The block diagram which shows the principal part structure of the medical image display apparatus of 1 aspect. The figure for demonstrating the display method of the medical image by a medical image display apparatus. The figure for demonstrating an image display plane and an overlay plane. The flowchart which shows the flow of the process which CPU of a medical image display apparatus performs. The figure for demonstrating the superimposed image which concerns on 1st Embodiment. The figure which shows a mode that the some superimposed image was displayed simultaneously in the same embodiment. The figure for demonstrating the superimposed image which concerns on 2nd Embodiment. The figure which shows a mode that the some superimposed image was displayed simultaneously in the same embodiment. The figure for demonstrating the superimposed image which concerns on 3rd Embodiment.

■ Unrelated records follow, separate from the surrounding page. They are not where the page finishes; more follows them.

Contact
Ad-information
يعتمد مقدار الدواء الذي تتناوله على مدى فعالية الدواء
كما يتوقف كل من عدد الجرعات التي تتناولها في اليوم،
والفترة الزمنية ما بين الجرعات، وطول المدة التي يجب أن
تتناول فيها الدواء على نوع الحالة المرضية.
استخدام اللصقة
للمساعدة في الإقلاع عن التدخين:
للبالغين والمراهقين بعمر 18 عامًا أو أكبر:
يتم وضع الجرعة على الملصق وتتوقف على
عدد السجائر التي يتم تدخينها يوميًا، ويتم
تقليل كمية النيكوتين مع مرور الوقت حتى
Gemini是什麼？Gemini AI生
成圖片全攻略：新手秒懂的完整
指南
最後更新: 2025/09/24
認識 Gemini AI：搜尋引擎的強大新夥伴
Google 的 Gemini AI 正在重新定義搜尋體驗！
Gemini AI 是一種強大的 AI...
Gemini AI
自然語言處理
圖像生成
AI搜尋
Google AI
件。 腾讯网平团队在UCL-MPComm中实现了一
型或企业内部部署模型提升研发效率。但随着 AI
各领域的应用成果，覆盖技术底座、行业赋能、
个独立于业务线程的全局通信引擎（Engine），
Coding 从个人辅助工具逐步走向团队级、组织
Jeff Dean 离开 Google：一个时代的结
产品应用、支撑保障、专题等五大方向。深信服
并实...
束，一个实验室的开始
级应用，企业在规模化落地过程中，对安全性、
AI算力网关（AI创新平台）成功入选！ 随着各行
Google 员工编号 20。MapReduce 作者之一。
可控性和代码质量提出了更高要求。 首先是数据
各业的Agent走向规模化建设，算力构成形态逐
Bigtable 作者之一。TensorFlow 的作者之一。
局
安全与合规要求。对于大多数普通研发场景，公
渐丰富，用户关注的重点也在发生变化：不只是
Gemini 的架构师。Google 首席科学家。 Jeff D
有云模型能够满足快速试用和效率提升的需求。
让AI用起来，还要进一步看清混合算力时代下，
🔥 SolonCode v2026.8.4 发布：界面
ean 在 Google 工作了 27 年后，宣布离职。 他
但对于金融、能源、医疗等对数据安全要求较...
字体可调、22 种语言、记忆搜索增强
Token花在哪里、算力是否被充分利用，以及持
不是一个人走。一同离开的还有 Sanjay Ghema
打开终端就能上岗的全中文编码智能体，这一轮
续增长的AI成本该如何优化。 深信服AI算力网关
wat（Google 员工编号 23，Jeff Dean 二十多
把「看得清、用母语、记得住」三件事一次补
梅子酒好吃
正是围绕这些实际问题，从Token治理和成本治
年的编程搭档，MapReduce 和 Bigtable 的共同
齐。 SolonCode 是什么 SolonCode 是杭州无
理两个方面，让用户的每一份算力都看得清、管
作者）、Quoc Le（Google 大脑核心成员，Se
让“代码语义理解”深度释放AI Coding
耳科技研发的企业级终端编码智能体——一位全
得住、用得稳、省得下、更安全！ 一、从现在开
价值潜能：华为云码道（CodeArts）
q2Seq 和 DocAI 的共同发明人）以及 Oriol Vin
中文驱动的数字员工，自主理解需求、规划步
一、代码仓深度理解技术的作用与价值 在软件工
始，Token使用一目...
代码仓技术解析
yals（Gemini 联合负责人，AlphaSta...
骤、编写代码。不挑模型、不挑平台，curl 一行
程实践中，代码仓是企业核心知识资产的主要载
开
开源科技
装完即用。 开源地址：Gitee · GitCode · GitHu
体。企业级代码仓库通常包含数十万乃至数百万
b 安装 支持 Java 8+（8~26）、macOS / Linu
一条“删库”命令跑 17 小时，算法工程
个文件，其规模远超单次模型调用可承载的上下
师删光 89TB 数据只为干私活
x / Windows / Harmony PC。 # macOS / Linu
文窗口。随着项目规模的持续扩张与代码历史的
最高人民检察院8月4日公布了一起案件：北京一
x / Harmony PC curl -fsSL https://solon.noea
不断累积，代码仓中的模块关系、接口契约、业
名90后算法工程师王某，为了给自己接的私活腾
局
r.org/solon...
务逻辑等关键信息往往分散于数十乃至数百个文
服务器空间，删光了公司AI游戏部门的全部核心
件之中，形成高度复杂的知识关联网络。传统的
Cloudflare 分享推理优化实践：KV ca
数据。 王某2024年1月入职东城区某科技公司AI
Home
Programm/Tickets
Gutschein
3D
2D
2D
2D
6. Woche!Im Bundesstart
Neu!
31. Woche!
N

The figure which shows a mode that the some superimposed image was displayed simultaneously in the same embodiment.

Hereinafter, some embodiments will be described with reference to the drawings.
First, a configuration common to the embodiments will be described. FIG. 1 is a block diagram showing a main part configuration of the medical image display apparatus 1. The medical image display apparatus 1 may be any type of apparatus such as a console such as an X-ray CT apparatus or an MRI apparatus, a main body of an ultrasonic diagnostic apparatus, a workstation, or a tablet terminal.

  The medical image display apparatus 1 includes a CPU (Central Processing Unit) 10 that functions as a control center, a memory 12 connected to the CPU 10 via a bus line 11, a communication device 13, an auxiliary storage device 14, and a display device. 15 and an input device 16.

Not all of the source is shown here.